[Entries supplied — start]
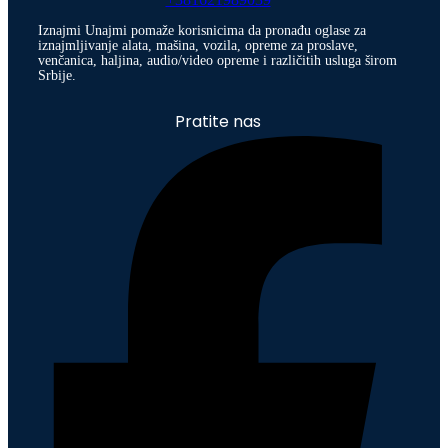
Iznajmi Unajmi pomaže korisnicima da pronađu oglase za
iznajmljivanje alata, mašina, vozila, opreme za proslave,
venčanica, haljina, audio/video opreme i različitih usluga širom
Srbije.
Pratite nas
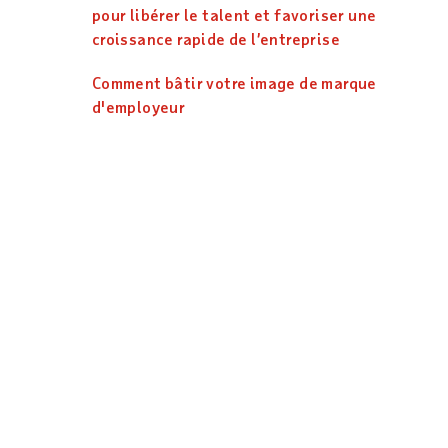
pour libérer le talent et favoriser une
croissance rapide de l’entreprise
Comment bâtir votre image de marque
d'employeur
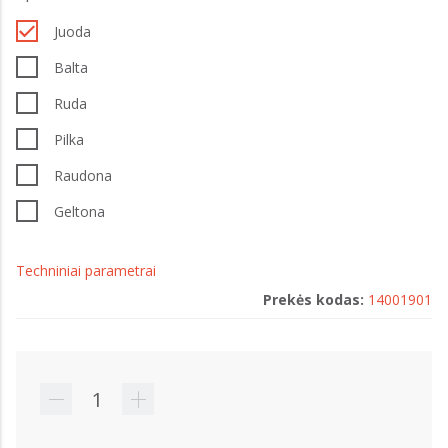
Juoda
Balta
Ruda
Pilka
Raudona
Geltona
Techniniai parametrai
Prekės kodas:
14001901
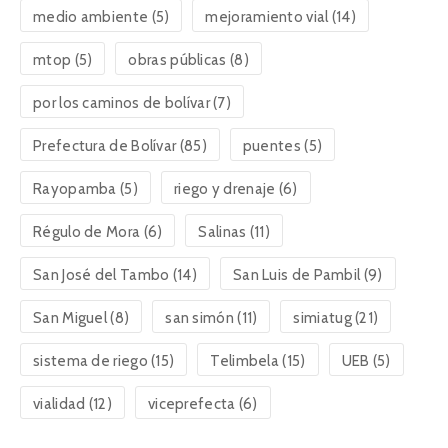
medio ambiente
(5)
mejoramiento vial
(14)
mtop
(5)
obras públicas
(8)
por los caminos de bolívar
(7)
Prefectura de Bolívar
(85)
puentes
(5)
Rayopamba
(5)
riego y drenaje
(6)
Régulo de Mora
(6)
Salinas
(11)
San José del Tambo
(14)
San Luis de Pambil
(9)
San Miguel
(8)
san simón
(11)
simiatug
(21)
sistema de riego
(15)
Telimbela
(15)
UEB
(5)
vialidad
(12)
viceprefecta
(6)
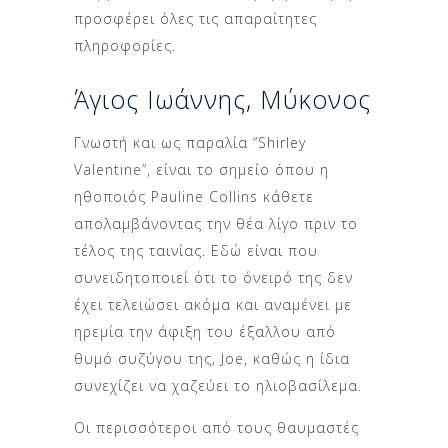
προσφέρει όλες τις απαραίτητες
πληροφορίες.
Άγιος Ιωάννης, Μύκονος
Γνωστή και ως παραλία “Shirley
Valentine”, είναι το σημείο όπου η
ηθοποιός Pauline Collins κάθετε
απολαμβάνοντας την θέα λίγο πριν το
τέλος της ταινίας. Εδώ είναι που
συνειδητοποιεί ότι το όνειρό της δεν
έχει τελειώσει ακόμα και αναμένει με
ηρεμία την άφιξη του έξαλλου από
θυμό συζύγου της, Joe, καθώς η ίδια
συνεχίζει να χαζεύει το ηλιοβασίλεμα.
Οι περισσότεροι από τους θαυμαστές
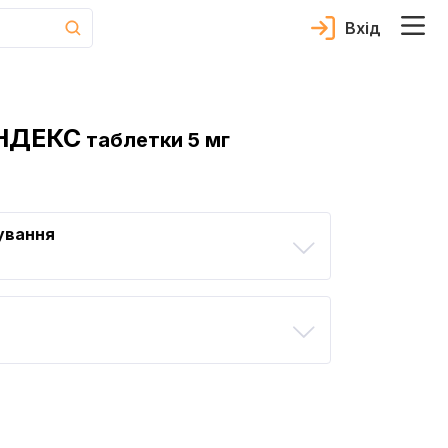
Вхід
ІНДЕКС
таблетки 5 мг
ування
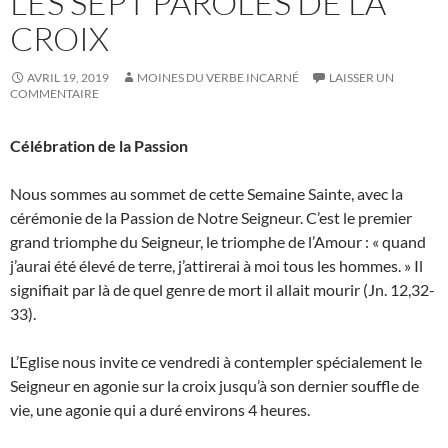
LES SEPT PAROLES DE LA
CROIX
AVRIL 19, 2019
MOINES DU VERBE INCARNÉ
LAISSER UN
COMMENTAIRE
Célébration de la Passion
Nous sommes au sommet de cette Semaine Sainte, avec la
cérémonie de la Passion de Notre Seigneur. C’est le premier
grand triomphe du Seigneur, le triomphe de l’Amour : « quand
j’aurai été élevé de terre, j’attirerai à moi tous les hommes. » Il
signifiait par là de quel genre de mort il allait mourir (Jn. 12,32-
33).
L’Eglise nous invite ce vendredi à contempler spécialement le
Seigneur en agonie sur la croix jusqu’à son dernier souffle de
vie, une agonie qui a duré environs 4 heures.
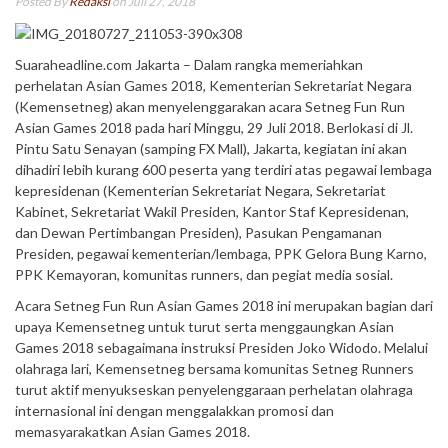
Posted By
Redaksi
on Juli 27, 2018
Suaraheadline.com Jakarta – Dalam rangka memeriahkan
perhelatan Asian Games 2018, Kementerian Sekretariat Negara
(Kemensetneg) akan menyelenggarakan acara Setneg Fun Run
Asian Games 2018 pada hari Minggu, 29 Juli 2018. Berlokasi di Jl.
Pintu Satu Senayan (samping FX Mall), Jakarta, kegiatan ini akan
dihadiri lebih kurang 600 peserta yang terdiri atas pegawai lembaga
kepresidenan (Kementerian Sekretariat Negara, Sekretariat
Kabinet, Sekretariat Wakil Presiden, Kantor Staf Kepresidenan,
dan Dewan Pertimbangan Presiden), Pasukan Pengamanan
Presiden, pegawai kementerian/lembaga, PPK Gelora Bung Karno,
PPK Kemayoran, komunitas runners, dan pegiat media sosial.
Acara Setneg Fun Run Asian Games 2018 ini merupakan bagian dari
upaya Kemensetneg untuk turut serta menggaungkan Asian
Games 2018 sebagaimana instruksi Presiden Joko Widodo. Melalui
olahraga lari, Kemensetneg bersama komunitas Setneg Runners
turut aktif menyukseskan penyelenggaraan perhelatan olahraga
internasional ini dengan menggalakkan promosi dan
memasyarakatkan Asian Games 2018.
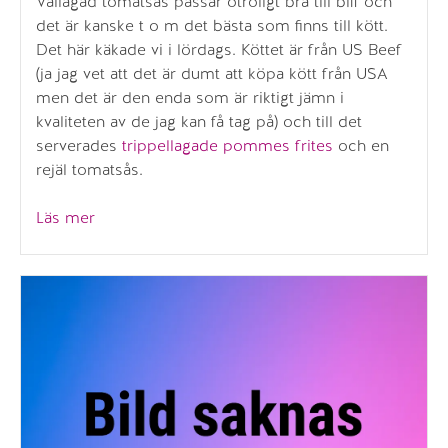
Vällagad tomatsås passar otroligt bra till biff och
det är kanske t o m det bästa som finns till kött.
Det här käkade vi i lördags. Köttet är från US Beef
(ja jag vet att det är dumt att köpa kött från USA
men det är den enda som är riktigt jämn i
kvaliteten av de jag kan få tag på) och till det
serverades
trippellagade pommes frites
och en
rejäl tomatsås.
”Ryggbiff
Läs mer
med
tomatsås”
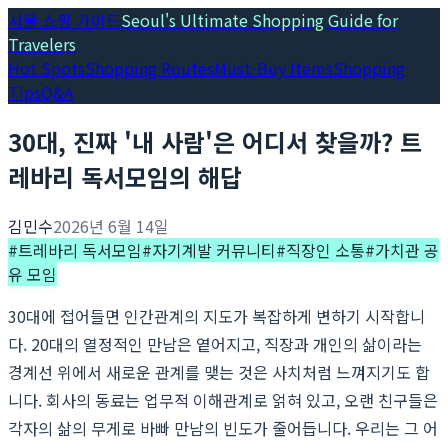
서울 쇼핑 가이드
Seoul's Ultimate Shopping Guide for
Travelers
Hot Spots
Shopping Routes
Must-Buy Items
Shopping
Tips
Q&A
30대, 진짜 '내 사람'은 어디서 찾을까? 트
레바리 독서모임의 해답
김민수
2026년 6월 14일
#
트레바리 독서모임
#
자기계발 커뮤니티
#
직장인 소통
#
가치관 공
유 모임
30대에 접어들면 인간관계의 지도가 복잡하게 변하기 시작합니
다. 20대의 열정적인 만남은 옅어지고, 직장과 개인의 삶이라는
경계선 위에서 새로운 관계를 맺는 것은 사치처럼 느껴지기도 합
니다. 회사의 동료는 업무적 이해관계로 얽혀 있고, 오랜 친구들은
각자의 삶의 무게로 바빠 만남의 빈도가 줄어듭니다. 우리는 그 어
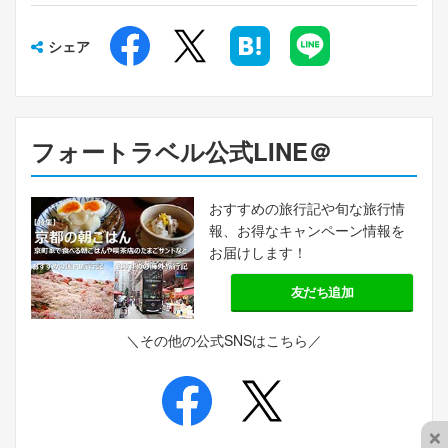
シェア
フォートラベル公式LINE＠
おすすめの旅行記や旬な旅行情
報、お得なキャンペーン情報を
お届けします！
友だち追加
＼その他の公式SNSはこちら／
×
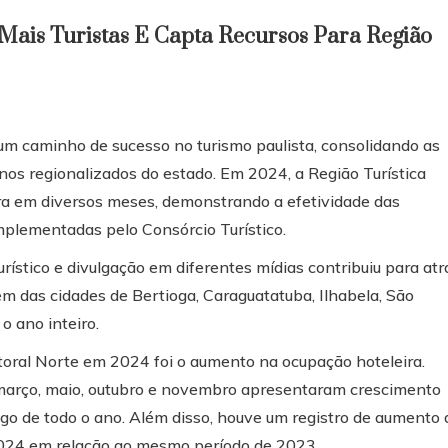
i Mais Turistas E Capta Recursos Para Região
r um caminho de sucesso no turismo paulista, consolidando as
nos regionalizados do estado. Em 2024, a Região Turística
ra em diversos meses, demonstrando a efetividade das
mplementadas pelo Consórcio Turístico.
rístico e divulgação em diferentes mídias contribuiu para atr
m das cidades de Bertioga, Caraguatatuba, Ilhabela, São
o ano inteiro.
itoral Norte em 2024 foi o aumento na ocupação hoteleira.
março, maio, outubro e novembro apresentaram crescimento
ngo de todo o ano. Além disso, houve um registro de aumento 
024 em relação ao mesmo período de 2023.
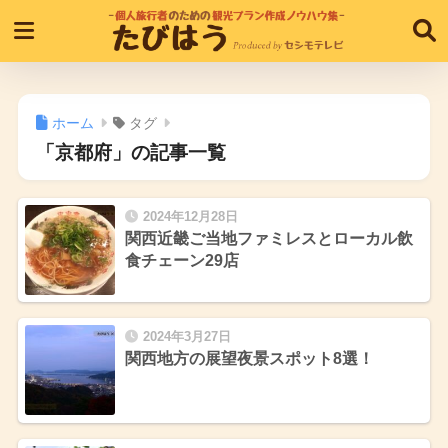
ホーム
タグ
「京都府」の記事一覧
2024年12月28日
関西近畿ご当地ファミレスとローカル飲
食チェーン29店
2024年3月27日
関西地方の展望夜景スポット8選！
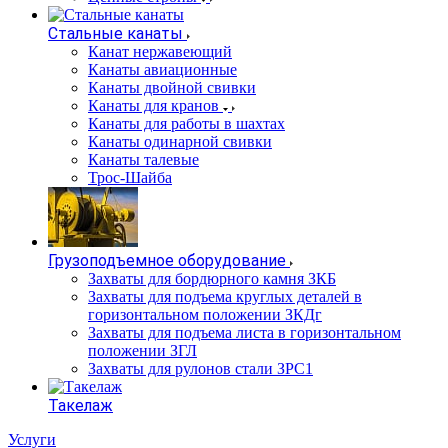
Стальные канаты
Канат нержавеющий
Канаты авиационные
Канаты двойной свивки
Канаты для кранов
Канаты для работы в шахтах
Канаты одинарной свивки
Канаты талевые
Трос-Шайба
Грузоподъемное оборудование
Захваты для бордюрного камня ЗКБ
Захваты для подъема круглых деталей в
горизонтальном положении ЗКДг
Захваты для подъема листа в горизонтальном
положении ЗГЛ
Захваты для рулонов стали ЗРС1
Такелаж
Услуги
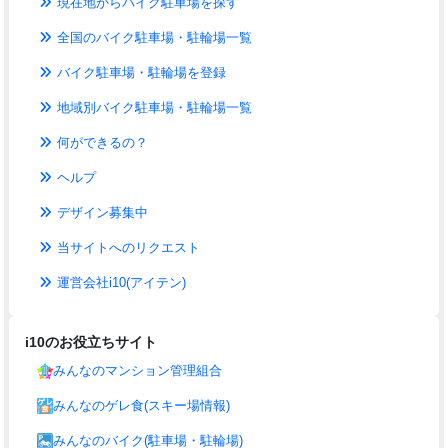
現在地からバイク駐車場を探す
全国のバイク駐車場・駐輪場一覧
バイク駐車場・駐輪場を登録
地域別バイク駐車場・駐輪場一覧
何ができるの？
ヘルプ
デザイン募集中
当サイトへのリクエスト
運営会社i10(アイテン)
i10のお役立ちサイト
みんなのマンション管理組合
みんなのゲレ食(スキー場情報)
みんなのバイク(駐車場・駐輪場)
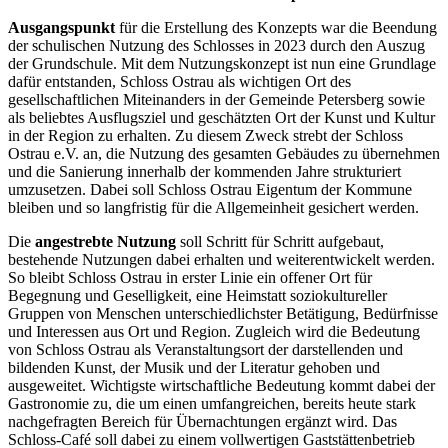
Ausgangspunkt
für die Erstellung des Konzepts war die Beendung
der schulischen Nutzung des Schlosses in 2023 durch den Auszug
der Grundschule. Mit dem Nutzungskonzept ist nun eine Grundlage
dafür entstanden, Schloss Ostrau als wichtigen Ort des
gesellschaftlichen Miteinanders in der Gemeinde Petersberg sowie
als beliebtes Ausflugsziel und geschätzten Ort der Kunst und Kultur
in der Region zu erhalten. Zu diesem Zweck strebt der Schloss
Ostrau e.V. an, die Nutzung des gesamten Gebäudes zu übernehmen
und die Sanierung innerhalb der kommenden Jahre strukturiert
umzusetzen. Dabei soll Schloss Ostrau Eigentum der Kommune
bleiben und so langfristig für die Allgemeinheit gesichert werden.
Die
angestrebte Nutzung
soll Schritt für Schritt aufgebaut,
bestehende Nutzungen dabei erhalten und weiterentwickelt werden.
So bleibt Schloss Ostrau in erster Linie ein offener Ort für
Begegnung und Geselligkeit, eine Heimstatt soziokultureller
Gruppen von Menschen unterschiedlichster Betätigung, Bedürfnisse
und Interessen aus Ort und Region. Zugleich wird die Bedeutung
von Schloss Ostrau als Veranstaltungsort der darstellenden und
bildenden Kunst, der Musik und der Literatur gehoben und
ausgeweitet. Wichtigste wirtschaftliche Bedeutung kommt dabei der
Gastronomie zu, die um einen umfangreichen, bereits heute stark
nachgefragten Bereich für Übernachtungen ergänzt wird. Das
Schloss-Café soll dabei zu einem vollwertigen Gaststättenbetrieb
[Entries supplied — finish]
[About this task]
In the listing, find every line with the word "soll" and return it.

[Answer section]
umzusetzen. Dabei soll Schloss Ostrau Eigentum der Kommune
soll Schritt für Schritt aufgebaut,
Schloss-Café soll dabei zu einem vollwertigen Gaststättenbetrieb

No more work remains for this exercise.